[Stored data entries]
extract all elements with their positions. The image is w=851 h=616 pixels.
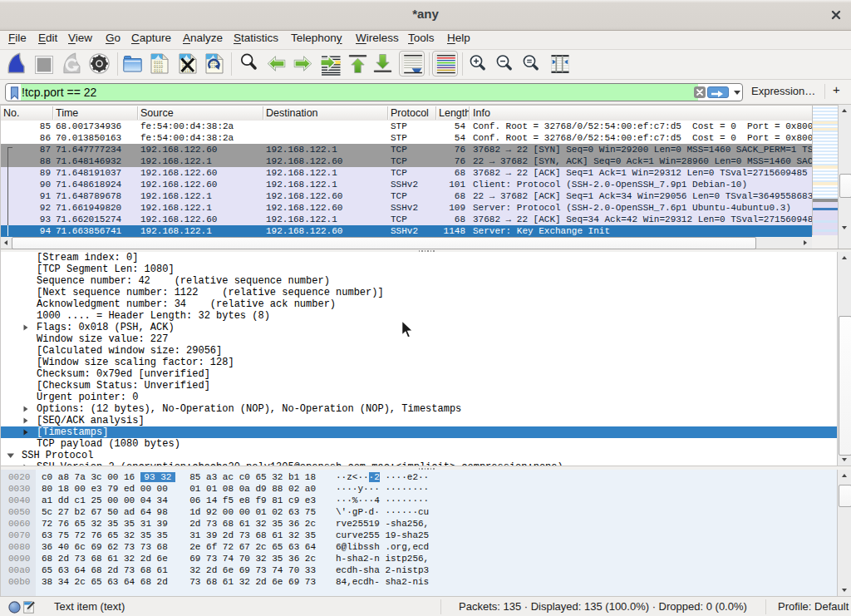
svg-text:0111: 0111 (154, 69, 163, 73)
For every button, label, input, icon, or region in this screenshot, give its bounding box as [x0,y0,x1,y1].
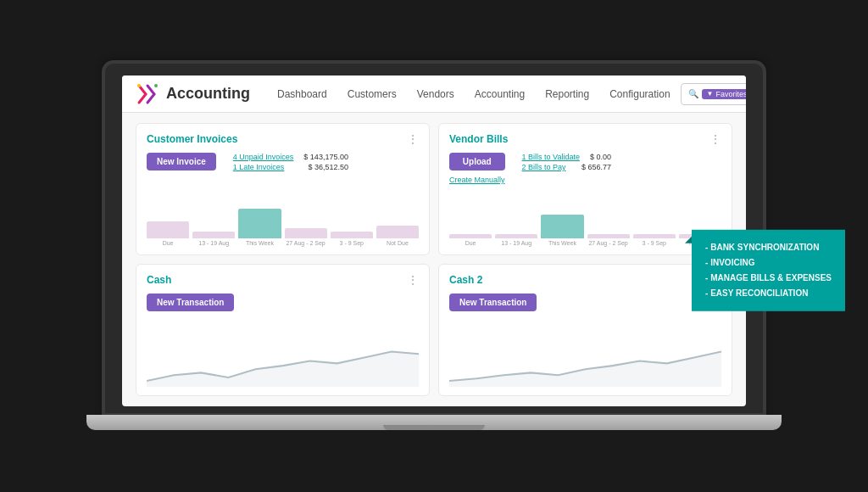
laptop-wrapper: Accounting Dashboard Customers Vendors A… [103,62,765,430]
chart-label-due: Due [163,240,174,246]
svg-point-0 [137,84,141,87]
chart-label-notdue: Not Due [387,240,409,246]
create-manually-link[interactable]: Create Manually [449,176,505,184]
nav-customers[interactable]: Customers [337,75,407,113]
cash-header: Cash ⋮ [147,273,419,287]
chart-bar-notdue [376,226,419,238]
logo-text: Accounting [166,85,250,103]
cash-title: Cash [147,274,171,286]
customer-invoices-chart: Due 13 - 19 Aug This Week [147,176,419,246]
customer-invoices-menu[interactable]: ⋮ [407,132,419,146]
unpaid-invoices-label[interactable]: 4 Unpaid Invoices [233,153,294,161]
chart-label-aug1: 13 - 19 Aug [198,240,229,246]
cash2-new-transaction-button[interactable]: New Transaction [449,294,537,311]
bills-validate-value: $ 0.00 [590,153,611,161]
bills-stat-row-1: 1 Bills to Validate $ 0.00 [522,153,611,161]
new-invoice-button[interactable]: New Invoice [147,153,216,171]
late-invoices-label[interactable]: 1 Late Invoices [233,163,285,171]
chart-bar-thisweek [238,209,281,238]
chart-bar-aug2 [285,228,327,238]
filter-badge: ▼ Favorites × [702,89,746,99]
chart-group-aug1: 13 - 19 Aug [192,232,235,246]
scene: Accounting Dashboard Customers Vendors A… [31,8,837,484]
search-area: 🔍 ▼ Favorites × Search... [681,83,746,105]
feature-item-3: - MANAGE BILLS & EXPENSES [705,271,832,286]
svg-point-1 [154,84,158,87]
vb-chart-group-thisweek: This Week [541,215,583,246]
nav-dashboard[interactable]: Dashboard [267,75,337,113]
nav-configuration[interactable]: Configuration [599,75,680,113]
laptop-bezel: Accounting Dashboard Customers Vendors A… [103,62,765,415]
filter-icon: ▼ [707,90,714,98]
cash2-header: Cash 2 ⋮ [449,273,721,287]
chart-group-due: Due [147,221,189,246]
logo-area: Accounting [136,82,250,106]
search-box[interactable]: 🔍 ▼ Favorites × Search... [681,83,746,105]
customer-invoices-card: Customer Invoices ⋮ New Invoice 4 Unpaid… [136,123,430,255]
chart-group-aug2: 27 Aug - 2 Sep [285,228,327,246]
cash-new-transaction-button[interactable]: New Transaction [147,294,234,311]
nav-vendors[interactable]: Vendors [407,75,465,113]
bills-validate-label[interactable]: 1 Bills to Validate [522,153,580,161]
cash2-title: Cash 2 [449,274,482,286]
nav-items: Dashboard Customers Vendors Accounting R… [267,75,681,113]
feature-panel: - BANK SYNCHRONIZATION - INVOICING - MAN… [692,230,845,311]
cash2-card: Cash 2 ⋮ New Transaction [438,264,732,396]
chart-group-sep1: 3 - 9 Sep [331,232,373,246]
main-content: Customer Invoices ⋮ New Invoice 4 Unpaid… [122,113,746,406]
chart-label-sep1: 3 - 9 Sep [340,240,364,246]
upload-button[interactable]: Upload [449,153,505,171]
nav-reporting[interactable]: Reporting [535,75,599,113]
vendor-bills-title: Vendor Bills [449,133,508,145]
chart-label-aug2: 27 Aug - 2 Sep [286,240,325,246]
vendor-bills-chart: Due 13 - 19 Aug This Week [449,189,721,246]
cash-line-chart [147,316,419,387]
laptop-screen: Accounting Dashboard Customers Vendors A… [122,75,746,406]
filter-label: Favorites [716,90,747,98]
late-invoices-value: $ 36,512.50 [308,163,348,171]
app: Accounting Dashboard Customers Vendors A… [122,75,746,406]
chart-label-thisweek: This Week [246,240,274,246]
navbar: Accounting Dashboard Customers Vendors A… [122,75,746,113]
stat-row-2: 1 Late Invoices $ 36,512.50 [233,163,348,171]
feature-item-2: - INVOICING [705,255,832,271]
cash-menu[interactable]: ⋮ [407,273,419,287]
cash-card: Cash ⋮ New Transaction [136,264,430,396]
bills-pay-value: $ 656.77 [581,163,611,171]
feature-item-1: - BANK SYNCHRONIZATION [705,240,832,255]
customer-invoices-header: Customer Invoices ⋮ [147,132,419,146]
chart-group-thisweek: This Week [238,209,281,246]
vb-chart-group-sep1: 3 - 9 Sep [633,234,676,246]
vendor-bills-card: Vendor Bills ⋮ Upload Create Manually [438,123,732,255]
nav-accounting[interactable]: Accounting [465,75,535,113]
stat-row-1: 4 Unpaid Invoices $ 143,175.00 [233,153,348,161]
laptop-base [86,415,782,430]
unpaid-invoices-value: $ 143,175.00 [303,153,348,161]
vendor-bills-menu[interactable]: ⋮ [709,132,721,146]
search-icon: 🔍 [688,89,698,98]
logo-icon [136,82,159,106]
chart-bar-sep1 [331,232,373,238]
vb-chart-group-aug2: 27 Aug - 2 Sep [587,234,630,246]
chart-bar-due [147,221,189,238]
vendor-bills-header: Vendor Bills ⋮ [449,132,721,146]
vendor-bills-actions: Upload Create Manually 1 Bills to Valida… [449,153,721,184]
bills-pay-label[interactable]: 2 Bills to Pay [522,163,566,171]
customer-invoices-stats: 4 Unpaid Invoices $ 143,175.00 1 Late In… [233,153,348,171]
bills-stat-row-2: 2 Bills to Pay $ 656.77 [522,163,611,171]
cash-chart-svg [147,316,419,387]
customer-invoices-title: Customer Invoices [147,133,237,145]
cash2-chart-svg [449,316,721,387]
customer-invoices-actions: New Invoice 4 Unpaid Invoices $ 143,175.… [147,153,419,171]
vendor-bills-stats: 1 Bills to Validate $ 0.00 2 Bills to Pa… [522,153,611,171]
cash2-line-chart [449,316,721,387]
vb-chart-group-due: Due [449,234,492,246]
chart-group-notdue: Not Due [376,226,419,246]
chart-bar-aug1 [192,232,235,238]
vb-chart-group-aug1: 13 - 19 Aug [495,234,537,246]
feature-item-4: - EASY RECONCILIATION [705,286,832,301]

Task statement
Scan the data above for the string "Customers". Copy every line in which it appears.

Solution
laptop-wrapper: Accounting Dashboard Customers Vendors A… [103,62,765,430]
nav-customers[interactable]: Customers [337,75,407,113]
scene: Accounting Dashboard Customers Vendors A… [31,8,837,484]
laptop-bezel: Accounting Dashboard Customers Vendors A… [103,62,765,415]
nav-items: Dashboard Customers Vendors Accounting R… [267,75,681,113]
laptop-screen: Accounting Dashboard Customers Vendors A… [122,75,746,406]
app: Accounting Dashboard Customers Vendors A… [122,75,746,406]
navbar: Accounting Dashboard Customers Vendors A… [122,75,746,113]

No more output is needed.